The problem space that evolution works in is very different from the one that human engineers deal with, and, consequently, the solution space can appear quite alien to us. The watch has long been a metaphor for biological organisms (for example, Dawkins’s book “The Blind Watchmaker”), but biological systems are not like watches with their well-machined gears. The micro-world of the cell contains machinery at the scale of molecules, which is a very noisy place. Because biological systems must be energy efficient, they function close to the limits of thermal noise. That requires a very different types of machines than the ones we interact with at our human scales. Biology can’t use specialized parts with high tolerances, but must instead make do with more generic parts that can be used to solve many different kinds of problems. And because the cells can use the same parts of the genome to solve different problems, asking questions like “what does that protein do” becomes much harder to answer: the function of a protein depends on the context in which the cell uses it, and the cell can use it in multiple contexts. Proteins are not like keys designed to fit specifically into unique locks, but bind promiscuously to different sites.

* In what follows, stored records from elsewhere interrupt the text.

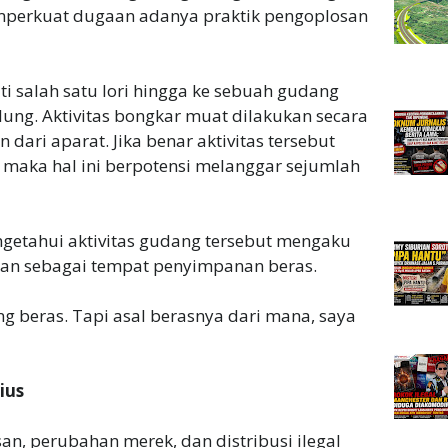
mperkuat dugaan adanya praktik pengoplosan
 salah satu lori hingga ke sebuah gudang
lung. Aktivitas bongkar muat dilakukan secara
dari aparat. Jika benar aktivitas tersebut
, maka hal ini berpotensi melanggar sejumlah
ngetahui aktivitas gudang tersebut mengaku
an sebagai tempat penyimpanan beras.
ng beras. Tapi asal berasnya dari mana, saya
ius
an, perubahan merek, dan distribusi ilegal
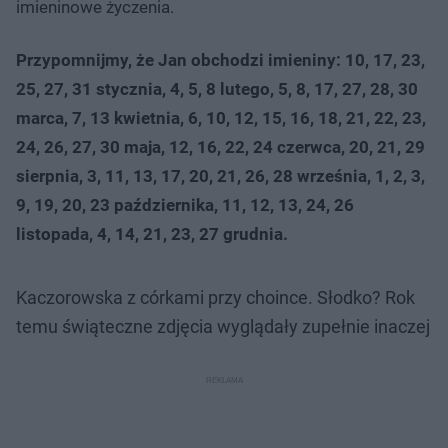
imieninowe życzenia.
Przypomnijmy, że Jan obchodzi imieniny: 10, 17, 23,
25, 27, 31 stycznia, 4, 5, 8 lutego, 5, 8, 17, 27, 28, 30
marca, 7, 13 kwietnia, 6, 10, 12, 15, 16, 18, 21, 22, 23,
24, 26, 27, 30 maja, 12, 16, 22, 24 czerwca, 20, 21, 29
sierpnia, 3, 11, 13, 17, 20, 21, 26, 28 września, 1, 2, 3,
9, 19, 20, 23 października, 11, 12, 13, 24, 26
listopada, 4, 14, 21, 23, 27 grudnia.
Kaczorowska z córkami przy choince. Słodko? Rok
temu świąteczne zdjęcia wyglądały zupełnie inaczej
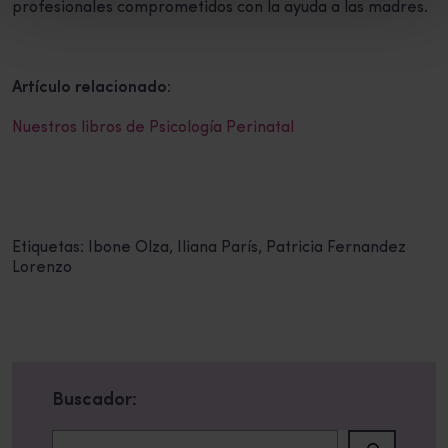
profesionales comprometidos con la ayuda a las madres.
Artículo relacionado:
Nuestros libros de Psicología Perinatal
Etiquetas:
Ibone Olza
,
Iliana París
,
Patricia Fernandez
Lorenzo
Buscador:
Buscar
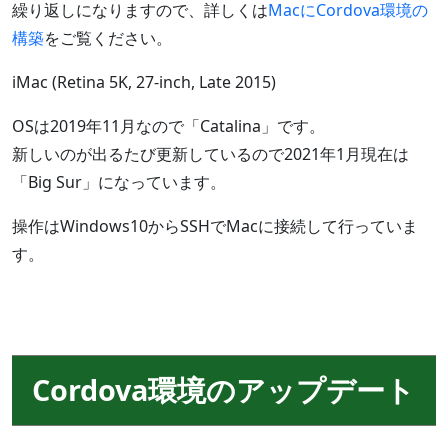
繰り返しになりますので、詳しくは
MacにCordova環境の
構築
をご覧ください。
iMac (Retina 5K, 27-inch, Late 2015)
OSは2019年11月なので「Catalina」です。
新しいのが出るたび更新しているので2021年1月現在は
「Big Sur」になっています。
操作はWindows10からSSHでMacに接続して行っていま
す。
Cordova環境のアップデート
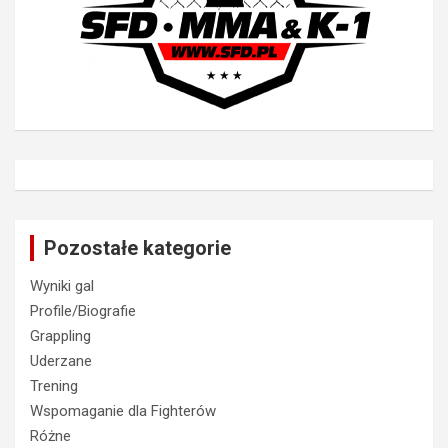
Pozostałe kategorie
Wyniki gal
Profile/Biografie
Grappling
Uderzane
Trening
Wspomaganie dla Fighterów
Różne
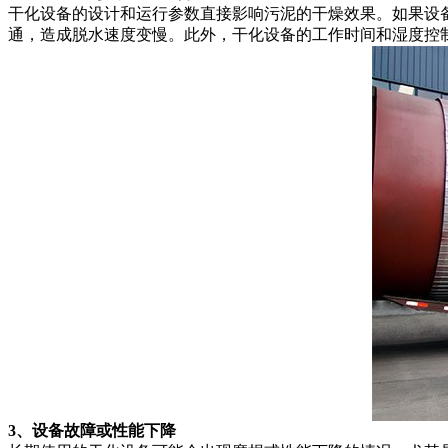
干化设备的设计和运行参数直接影响污泥的干燥效果。如果设
通，造成脱水速度变慢。此外，干化设备的工作时间和湿度控
3、设备故障或性能下降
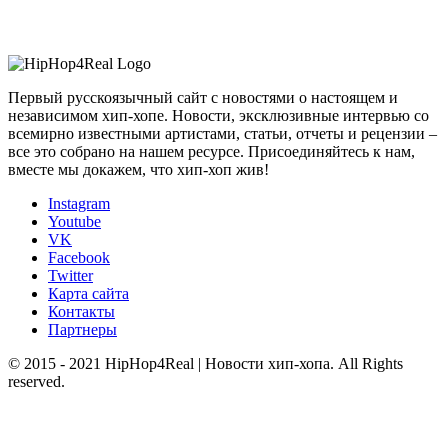
Первый русскоязычный сайт с новостями о настоящем и
независимом хип-хопе. Новости, эксклюзивные интервью со
всемирно известными артистами, статьи, отчеты и рецензии –
все это собрано на нашем ресурсе. Присоединяйтесь к нам,
вместе мы докажем, что хип-хоп жив!
Instagram
Youtube
VK
Facebook
Twitter
Карта сайта
Контакты
Партнеры
© 2015 - 2021 HipHop4Real | Новости хип-хопа. All Rights
reserved.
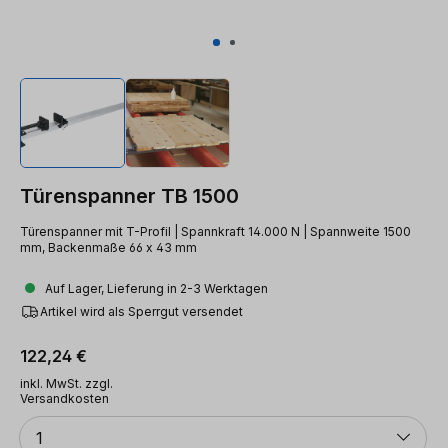
Türenspanner TB 1500
Türenspanner mit T-Profil | Spannkraft 14.000 N | Spannweite 1500
mm, Backenmaße 66 x 43 mm
Auf Lager, Lieferung in 2-3 Werktagen
Artikel wird als Sperrgut versendet
Regulärer Preis:
122,24 €
inkl. MwSt. zzgl.
Versandkosten
Anzahl
1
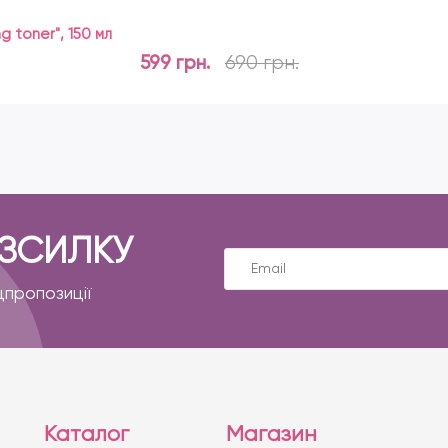
g toner", 150 мл
599 грн.
690 грн.
ОЗСИЛКУ
цпропозиції
Каталог
Магазин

This book takes a very systems-thinking approach, as opposed to a mechanistic one, and consequently I find it very appealing. This is a complex, messy world of signaling networks, where behavior emerges from the interaction of genome and environment. There are many connections here to the field of resilience engineering, which has long viewed biology as a model (for example, see Richard Cook’s talk on the resilience of bone). In this model, the genome acts as a set of resources which the cell can leverage to adapt to different challenges. The genome is an example, possible the paradigmatic example, of adaptive capacity. Or, as the biologists Michael Levin and Rafael Yuste put it, whom Ball quotes: “Evolution, it seems, doesn’t come up with answers so much as generate flexible problem-solving agents that can rise to new challenges and figure things out on their own.”